Estes três eventos traumáticos tiveram efeitos sobre a economia global dos quais o mundo ainda não consegue recuperar. Prolongadas quarentenas, paralisação de atividades em fábricas, empresas de transporte, bancos, centros comerciais, lojas, etc., caracterizaram as medidas tomadas por quase todos os governos do mundo como medida para reduzir contatos pessoais e evitar contágios. Os efeitos económicos foram devastadores para empresas e particulares. As cadeias logísticas de distribuição foram fraturadas, começaram a faltar matérias-primas, produtos acabados e aumentou consideravelmente o custo de um elemento-chave: a energia. Os governos responderam com planos de ajuda majoritária financiados por inúmeras emissões de dinheiro que impulsionaram os défices das contas públicas e o resultado desta equação é conhecido: pandemia + emissão + aumento do preço da energia = explosão inflacionária.

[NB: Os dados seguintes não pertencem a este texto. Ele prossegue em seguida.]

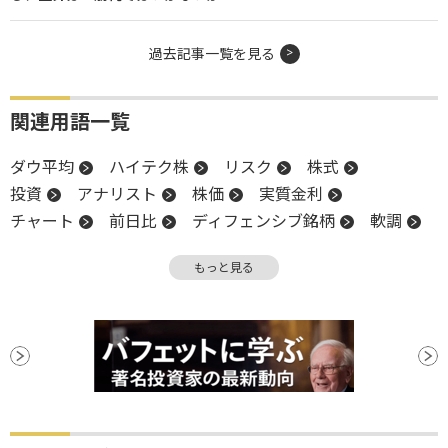
過去記事一覧を見る
関連用語一覧
ダウ平均
ハイテク株
リスク
株式
投資
アナリスト
株価
実質金利
チャート
前日比
ディフェンシブ銘柄
軟調
米連邦準備制度理事会
リターン
金利
もっと見る
政策金利
物価
米国株
インフレ
FOMC
WTI
反発
米連邦公開市場委員会
S&P500
FRB
終値
材料
失業率
CEO
ステーブルコイン
生成AI
底
タカ派
地政学リスク
ナスダック100
ハト派
安値
…
利下げ
利下げ見通し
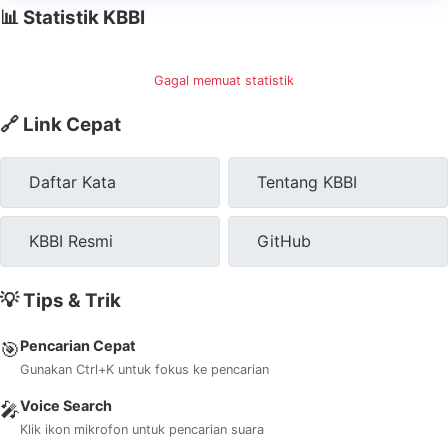
📊 Statistik KBBI
Gagal memuat statistik
🔗 Link Cepat
Daftar Kata
Tentang KBBI
KBBI Resmi
GitHub
💡 Tips & Trik
Pencarian Cepat
🎯
Gunakan Ctrl+K untuk fokus ke pencarian
Voice Search
🎤
Klik ikon mikrofon untuk pencarian suara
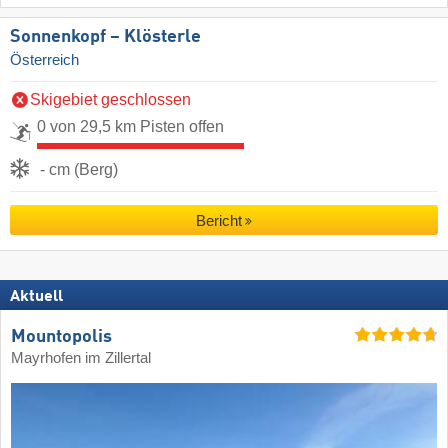
Sonnenkopf – Klösterle
Österreich
Skigebiet geschlossen
0 von 29,5 km Pisten offen
- cm (Berg)
Bericht
Aktuell
Mountopolis
Mayrhofen im Zillertal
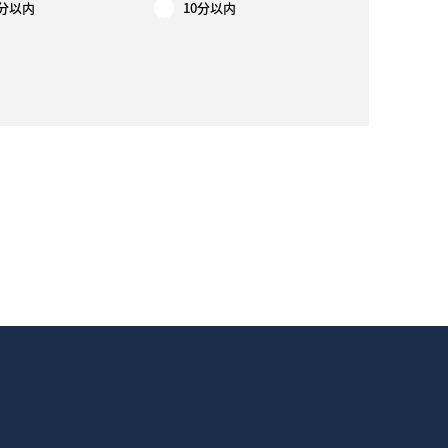
7分以内
10分以内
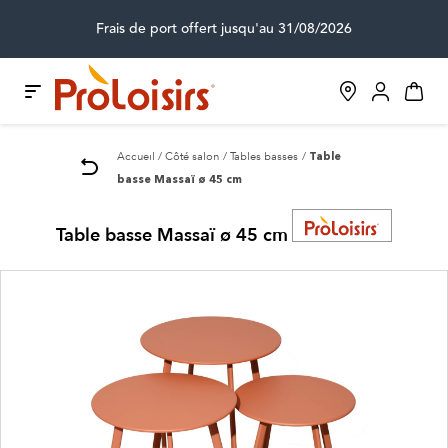
Frais de port offert jusqu'au 31/08/2026
Accueil
Côté salon
Tables basses
Table
basse Massaï ø 45 cm
Table basse Massaï ø 45 cm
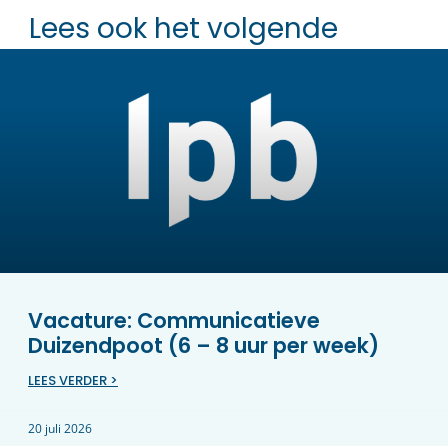
Lees ook het volgende
Vacature: Communicatieve
Duizendpoot (6 – 8 uur per week)
LEES VERDER >
20 juli 2026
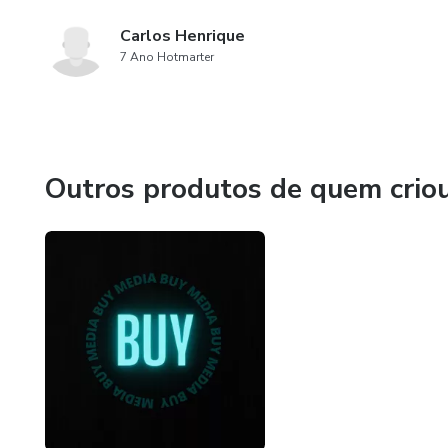
Carlos Henrique
7 Ano Hotmarter
Outros produtos de quem crio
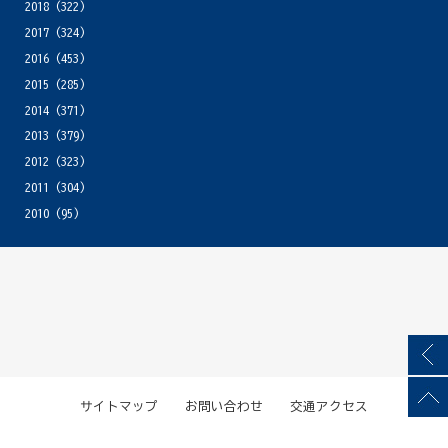
2018
(322)
2017
(324)
2016
(453)
2015
(285)
2014
(371)
2013
(379)
2012
(323)
2011
(304)
2010
(95)
サイトマップ
お問い合わせ
交通アクセス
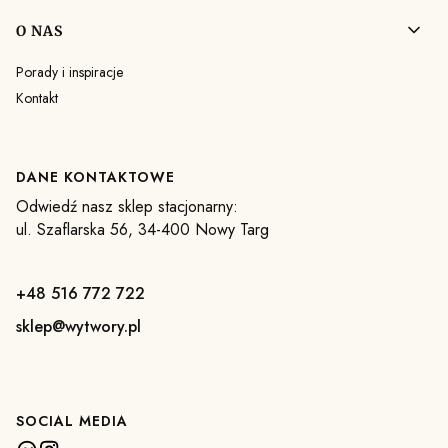
O NAS
Porady i inspiracje
Kontakt
DANE KONTAKTOWE
Odwiedź nasz sklep stacjonarny:
ul. Szaflarska 56, 34-400 Nowy Targ
+48 516 772 722
sklep@wytwory.pl
SOCIAL MEDIA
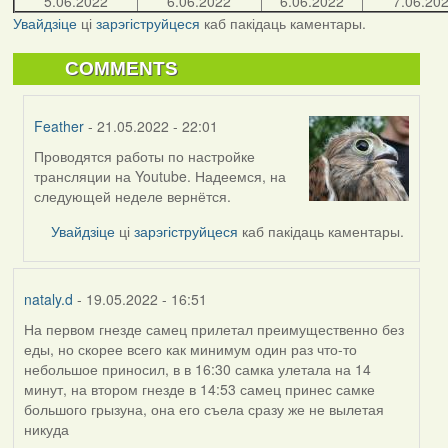
5.06.2022
6.06.2022
6.06.2022
7.06.20
Увайдзіце
ці
зарэгіструйцеся
каб пакідаць каментары.
COMMENTS
Feather
- 21.05.2022 - 22:01
Проводятся работы по настройке
In
трансляции на Youtube. Надеемся, на
reply
следующей неделе вернётся.
to
by
Увайдзіце
ці
зарэгіструйцеся
каб пакідаць каментары.
bzzzil
nataly.d
- 19.05.2022 - 16:51
На первом гнезде самец прилетал преимущественно без
еды, но скорее всего как минимум один раз что-то
небольшое приносил, в в 16:30 самка улетала на 14
минут, на втором гнезде в 14:53 самец принес самке
большого грызуна, она его съела сразу же не вылетая
никуда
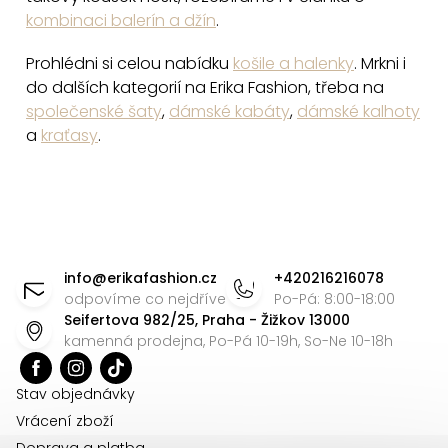
i
kombinaci balerín a džín
.
s
Prohlédni si celou nabídku
košile a halenky
. Mrkni i
u
do dalších kategorií na Erika Fashion, třeba na
společenské šaty
,
dámské kabáty
,
dámské kalhoty
a
kraťasy
.
Z
á
info
@
erikafashion.cz
+420216216078
p
odpovíme co nejdříve
Po-Pá: 8:00-18:00
Seifertova 982/25, Praha - Žižkov 13000
a
kamenná prodejna, Po-Pá 10-19h, So-Ne 10-18h
t
í
Stav objednávky
Vrácení zboží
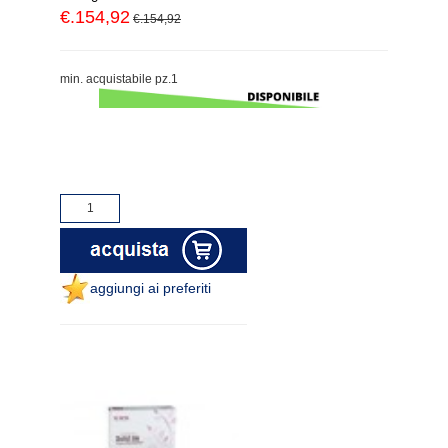
€.154,92
€.154,92
min. acquistabile pz.1
aggiungi ai preferiti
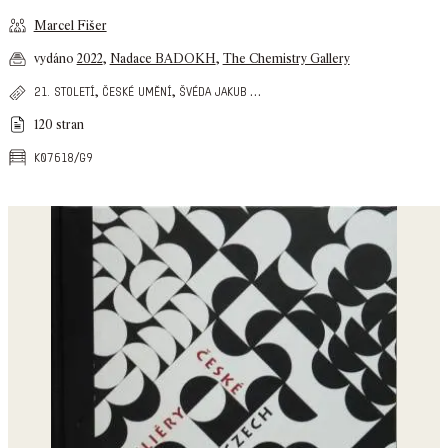
Marcel Fišer
vydáno
2022
,
Nadace BADOKH
,
The Chemistry Gallery
,
,
…
21. století
české umění
švéda jakub
120 stran
k07618/g9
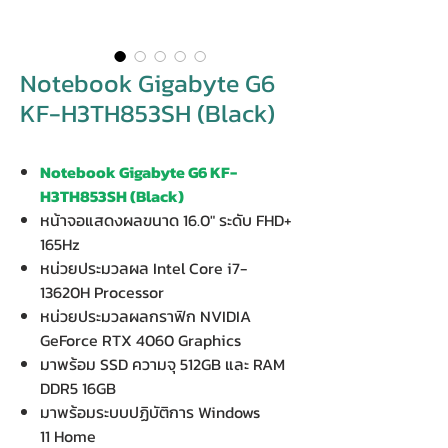
Notebook Gigabyte G6
KF-H3TH853SH (Black)
Notebook Gigabyte G6 KF-
H3TH853SH (Black)
หน้าจอแสดงผลขนาด 16.0" ระดับ FHD+
165Hz
หน่วยประมวลผล Intel Core i7-
13620H Processor
หน่วยประมวลผลกราฟิก NVIDIA
GeForce RTX 4060 Graphics
มาพร้อม SSD ความจุ 512GB และ RAM
DDR5 16GB
มาพร้อมระบบปฏิบัติการ Windows
11 Home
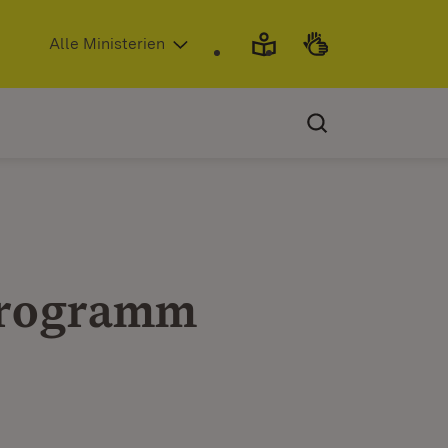
(Öffnet in neuem Fenster)
Alle Ministerien
programm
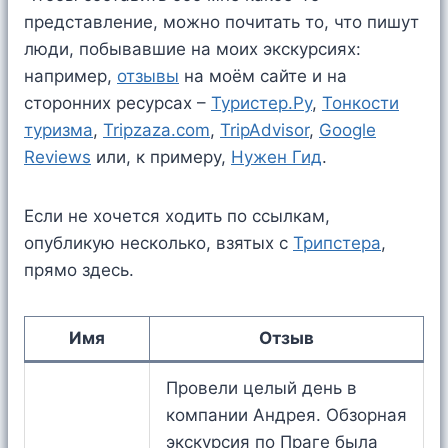
представление, можно почитать то, что пишут
люди, побывавшие на моих экскурсиях:
например,
отзывы
на моём сайте и на
сторонних ресурсах –
Туристер.Ру
,
Тонкости
туризма
,
Tripzaza.com
,
TripAdvisor
,
Google
Reviews
или, к примеру,
Нужен Гид
.
Если не хочется ходить по ссылкам,
опубликую несколько, взятых c
Трипстера
,
прямо здесь.
Имя
Отзыв
Провели целый день в
компании Андрея. Обзорная
экскурсия по Праге была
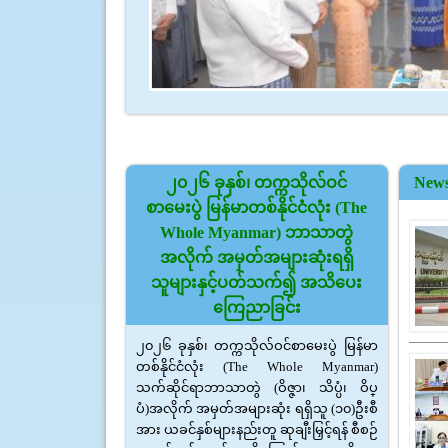
3
၂၀၂၆ ခုနှစ်၊ တက္ကသိုလ်ဝင်
New
စာမေးပွဲ မြန်မာတစ်နိုင်ငံလုံး (The
Whole Myanmar) ဘာသာတွဲ
အလိုက် အမှတ်အများဆုံးရရှိ
သူများနှင့်ပတ်သက်၍ အသိပေး
ကြေညာခြင်း
၂၀၂၆ ခုနှစ်၊ တက္ကသိုလ်ဝင်စာမေးပွဲ မြန်မာ
တစ်နိုင်ငံလုံး (The Whole Myanmar)
သက်ဆိုင်ရာဘာသာတွဲ (ဝိဇ္ဇာ၊ သိပ္ပံ၊ ဝိပ္
ပံ)အလိုက် အမှတ်အများဆုံး ရရှိသူ (၁၀)ဦးစီ
အား ယခင်နှစ်များနည်းတူ ဆုချီးမြှင့်ရန် စီစဉ်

Quando o mundo tentava recuperar do desastre sanitário, humanitário e económico causado pela pandemia, e os bancos centrais das principais potências do mundo lutavam por impor políticas monetárias restritivas (via aumento das taxas de juro principalmente) para evitar que a maior disponibilidade de dinheiro em poder dos particulares originada na emissão não impulsione o consumo e a inflação, a energia volta a dar outro golpe. Desta vez impulsionada pelos desejos de Vladimir Putin de devolver à Rússia o seu esplendor imperial. Invade a Ucrânia, suspende as remessas de petróleo e gás para a Europa contra as sanções económicas impostas pela comunidade internacional, e a inflação está em vigor novamente: as facturas de gás e electricidade durante o próximo inverno europeu foram implificáveis para os utilizadores, e os governos tiveram de recorrer novamente ao auxílio da maquinita de imprimir dinheiro. O efeito económico para alguns países foi devastador. A Alemanha, por exemplo, decidiu suspender os seus planos de desenvolvimento pacífico de energia nuclear e voltar ao consumo de combustíveis fósseis, pagou um custo muito elevado por esta decisão desacertada. Não nos referimos apenas à mudança de sua matriz energética, mas sim a alguém ter avisado o erro, mas em vez de o ouvir, eles riram dele. Era nada mais e nada menos do que o Presidente dos Estados Unidos da América, Donald Trump, durante uma sessão da Assembleia Geral das Nações Unidas.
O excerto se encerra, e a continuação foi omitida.